Update: Trajectories and rewards are fed into the Megatron training loop to compute policy gradients and update weights.

3. Key Contributions

Demonstration of High-Fidelity Training: Proved that training on a realistic, complex enterprise environment yields significant performance gains on held-out tasks.
Generalization Evidence: Showed that skills learned in Corecraft transfer to out-of-distribution (OOD) benchmarks, suggesting the model learns general agentic workflows rather than environment-specific shortcuts.
Qualitative Analysis: Identified specific behavioral improvements:
- Multi-step workflow execution: Correct task decomposition and sequencing.
- Constraint handling: Accurate application of business rules and temporal constraints.
- Response quality: Structured, professional communication aligned with real-world expectations.
Benchmarking Frontier Models: Established that even top-tier models (e.g., Claude Opus 4.6, GPT-5.2) solve <35% of Corecraft tasks under strict rubric criteria, highlighting a massive capability gap.

4. Results

A. In-Distribution Performance

After a single epoch of training, GLM 4.6 improved its task pass rate on the held-out Corecraft set from 25.37% to 36.76% (+11.39 percentage points).

This trained model outperformed Claude Opus 4.5 (33.49%) and approached the performance of GPT-5.1 High (36.86%).
The improvement exceeds the capability gap between major model generations (e.g., +7.05 pp between Claude Sonnet 4.5 and Opus 4.5).
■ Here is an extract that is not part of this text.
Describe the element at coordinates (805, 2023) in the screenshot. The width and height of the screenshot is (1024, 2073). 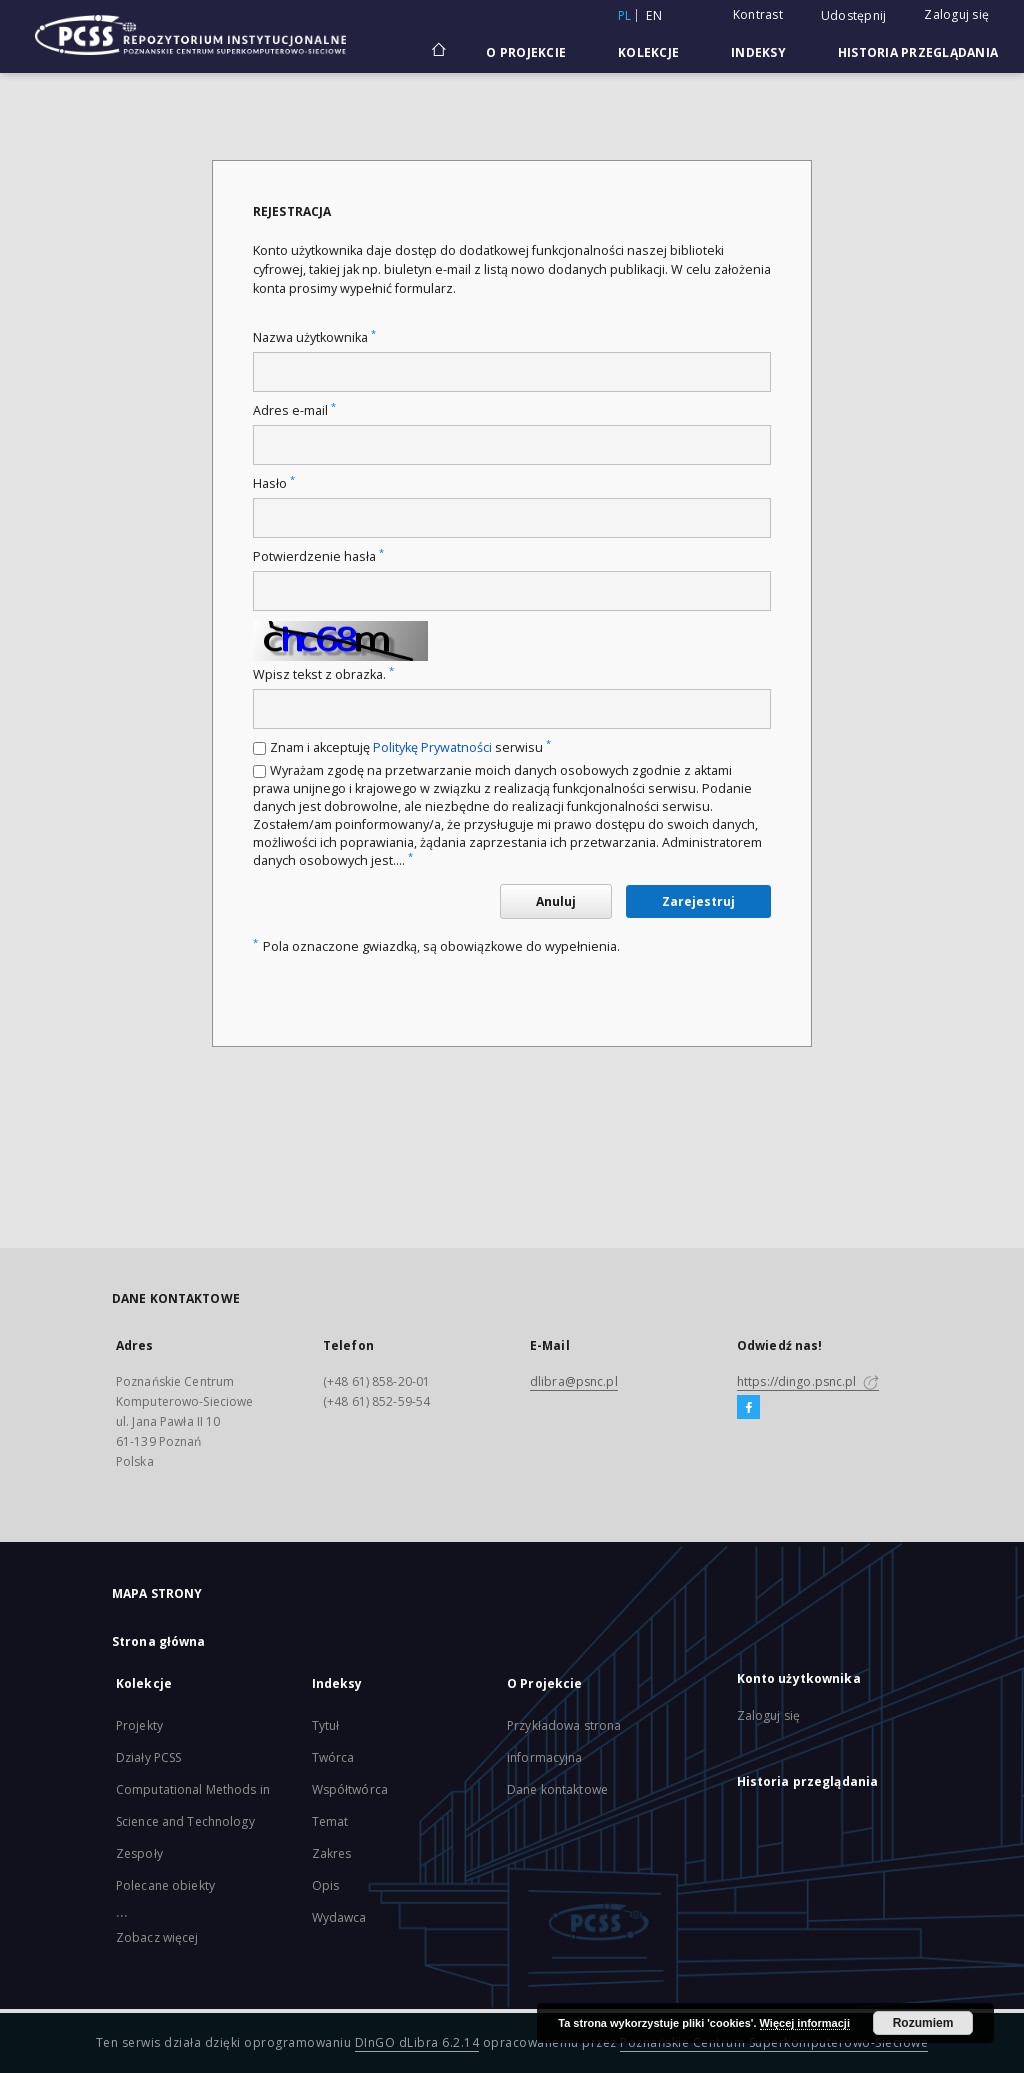 I see `Więcej informacji` at that location.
B. Out-of-Distribution (OOD) Generalization

The training transferred effectively to three external benchmarks:

Benchmark	Domain	Baseline	Trained	Improvement
BFCL Parallel	Function Calling (Parallel)	91.0%	95.5%	+4.5%
$\tau^2$ -Bench Retail	Customer Service	68.7%	76.1%	+7.4%
Toolathlon	Long-horizon Tool Use	18.8%	25.6%	+6.8%

Toolathlon Analysis: The model showed the most significant gains in categories requiring structured data manipulation (Data Analysis/Finance, Web/Forms). The Pass@3 metric (reliability across 3 runs) nearly doubled from 9.3% to 17.6%, indicating improved consistency.

C. Failure Mode Analysis

The paper identifies three recurring failure modes in frontier models that Corecraft training addresses:

Poor Search Strategy: Defaulting to generic keyword searches instead of retrieving specific context first.
Pagination Failure: Accepting truncated results (e.g., hitting a 10-item limit) without inferring the need for further queries.
Incomplete Tool Exploration: Anchoring on the first viable tool rather than exploring alternatives (e.g., checking pre-built vs. custom builds).

5. Significance and Implications

Environment Quality as a Driver: The paper argues that environment quality, diversity, and realism are critical factors in developing generalizable agent capabilities, potentially more so than model scale alone.
Bridging the Gap: The results suggest that high-fidelity environments can bridge the gap between benchmark performance and production readiness by teaching robust, transferable professional patterns.
Methodological Shift: It validates the use of expert-authored rubrics as a reliable reward signal for RL, offering a scalable alternative to learned reward models which can be brittle or misaligned.
Future Directions: The authors propose that future agent training should utilize multi-domain curricula of high-fidelity environments to further enhance generalization and reliability.

In conclusion, the paper demonstrates that training agents on realistic, complex, and expertly evaluated enterprise simulations produces agents that are not only better at the specific task but also possess transferable, robust skills applicable to diverse, unseen domains.